Osteoporosis may be defined as a disorder resulting from the combination of low bone mass (osteopenia) and low trauma fractures.
Osteoporosis causes considerable morbidity and mortality and there is evidence that the burden of this condition is increasing for many reasons including the changing demographic structure of populations in Western Countries.
ONE IN TWO WOMEN AND ONE IN FIVE MEN ARE LIKELY TO SUSTAIN AN OSTEOPOROSIS-RELATED FRACTURE DURING THEIR LIFETIME.
It is now possible to determine an individual’s risk of osteoporosis and to monitor their response to treatment by means of bone densitometry.

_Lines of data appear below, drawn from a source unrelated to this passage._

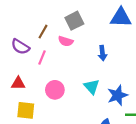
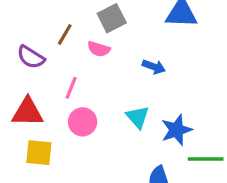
blue arrow: (102, 53) -> (154, 67), turned -64
pink line: (42, 57) -> (71, 88), moved
red triangle: (18, 83) -> (28, 112), size x1.5

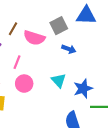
gray square: (112, 18) -> (59, 26), moved
pink semicircle: (99, 49) -> (34, 38), size x1.5

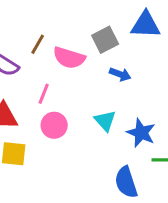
blue star: (83, 89) -> (141, 133), turned -30

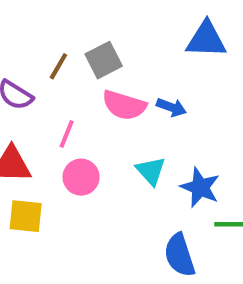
gray square: (105, 40) -> (104, 60), moved
pink semicircle: (69, 58) -> (124, 105), moved

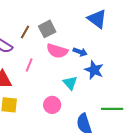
blue triangle: (206, 40) -> (97, 19), turned 35
pink circle: (81, 177) -> (52, 105), moved
blue star: (200, 187) -> (94, 70), moved

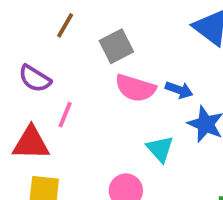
brown line: (25, 32) -> (65, 25), moved
pink line: (29, 65) -> (65, 115), moved

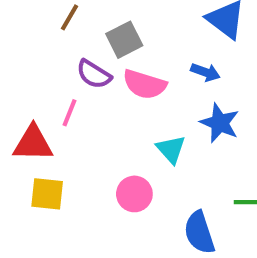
purple semicircle: (35, 79) -> (94, 74), moved
blue arrow: (179, 90) -> (205, 72), moved

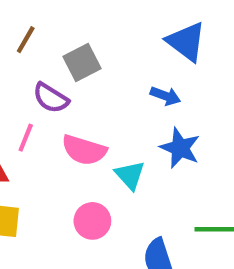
pink semicircle: (145, 84) -> (84, 150), moved

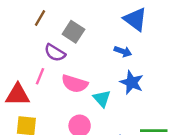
gray square: (82, 63) -> (73, 32), turned -30

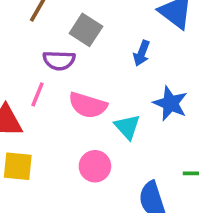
blue arrow: (123, 51) -> (142, 53), moved, turned 91
purple semicircle: (55, 53) -> (59, 60), turned -30

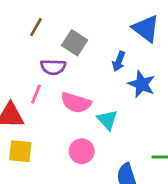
blue star: (170, 103) -> (142, 84), moved

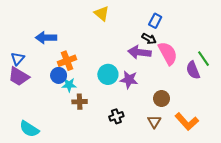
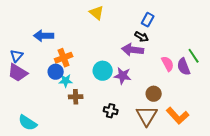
pink semicircle: (168, 53) -> (168, 64), moved, size x0.7
black cross: (116, 116) -> (111, 111), turned 32
brown triangle: (154, 122) -> (147, 116), size x1.6

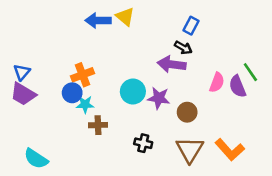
blue arrow: (44, 36) -> (98, 20), moved
pink semicircle: (168, 64) -> (217, 82), turned 49
brown circle: (154, 94) -> (187, 112), moved

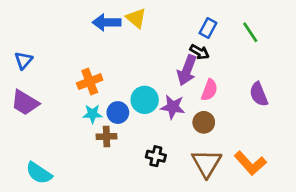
purple arrow: (172, 64) -> (187, 70), turned -76
blue triangle: (22, 72) -> (23, 60), moved
green line: (250, 72) -> (250, 32), moved
pink semicircle: (217, 82) -> (209, 90), moved
blue circle: (72, 93) -> (118, 113), moved

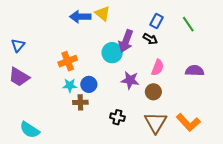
purple arrow: (187, 70) -> (126, 41), moved
purple semicircle: (259, 94) -> (195, 71), turned 114
cyan circle: (145, 100) -> (112, 53), moved

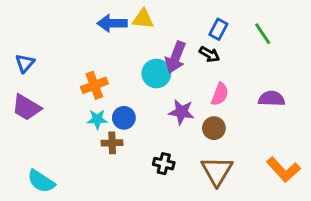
yellow triangle: (103, 14) -> (143, 19), turned -35
orange L-shape: (188, 122) -> (283, 169), moved

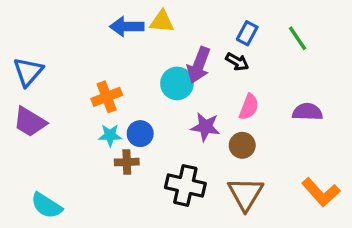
blue triangle: (25, 63) -> (28, 72), size x1.4
black cross: (164, 164) -> (185, 185), size x1.6

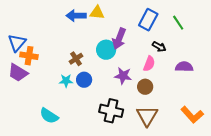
blue rectangle: (247, 33) -> (148, 20), size x1.5
black arrow: (237, 62) -> (159, 47), moved
orange cross: (107, 97) -> (29, 56), moved, turned 30
brown cross: (127, 162) -> (76, 59), moved, turned -32
cyan semicircle: (46, 206) -> (49, 116), moved

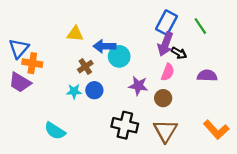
yellow triangle: (97, 13) -> (75, 34), moved
blue arrow: (76, 16) -> (104, 46), moved
purple arrow: (119, 39) -> (165, 44), moved

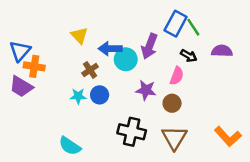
green line: (200, 26) -> (193, 27), moved
yellow triangle: (75, 34) -> (79, 36), turned 42
purple arrow: (165, 44) -> (149, 46), moved
purple semicircle: (207, 76) -> (222, 51), moved
cyan semicircle: (55, 131) -> (70, 146), moved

Many cases of osteoporosis are preventable and the current treatments are effective in reducing the number of further fractures in patients with established disease.
Risk factors for osteoporosis and/or fractures include:
• Female gender
• High alcohol consumption
• Reduced mobility e.g. long term illness or patients in hospital
• Hormonal problems, of many types
• Thin body type
• A range of bone-unfriendly drugs including aromatase inhibitors, glitazones, proton pump inhibitors, ovarian suppressing drugs, androgen deprivation therapy, selective serotonin reuptake inhibitors (SSRI) anti-depressants, anti-coagulants and anti-convulsants.
The Ashtead Osteoporosis Assessment Service
This service at Ashtead Hospital, run by our Specialist Rheumatologist, Dr Darlington, is an independent service but works closely with GP colleagues and enhances an already established Osteoporosis Service by offering a “one-stop programme” with a diagnostic bone density scan in the morning and a consultation with advice and the commencement of treatment in the afternoon. All treatment advice will be accompanied by rapid reports to GP colleagues.
This rapid assessment service is of value in providing quick answers to specific queries and dealing with individual problems such as:
i. Assessment of bone density at the menopause, after fracture, and in patients with family histories of osteoporosis or who are taking drugs which induce osteoporosis.
ii. How to treat patients who cannot tolerate standard anti-osteoporotic treatments but who still need to be protected from osteoporosis.
iii. How to control pain from osteoporotic vertebral fractures without inducing analgesic dependence.
iv. How to improve on a patient’s lifestyle factors.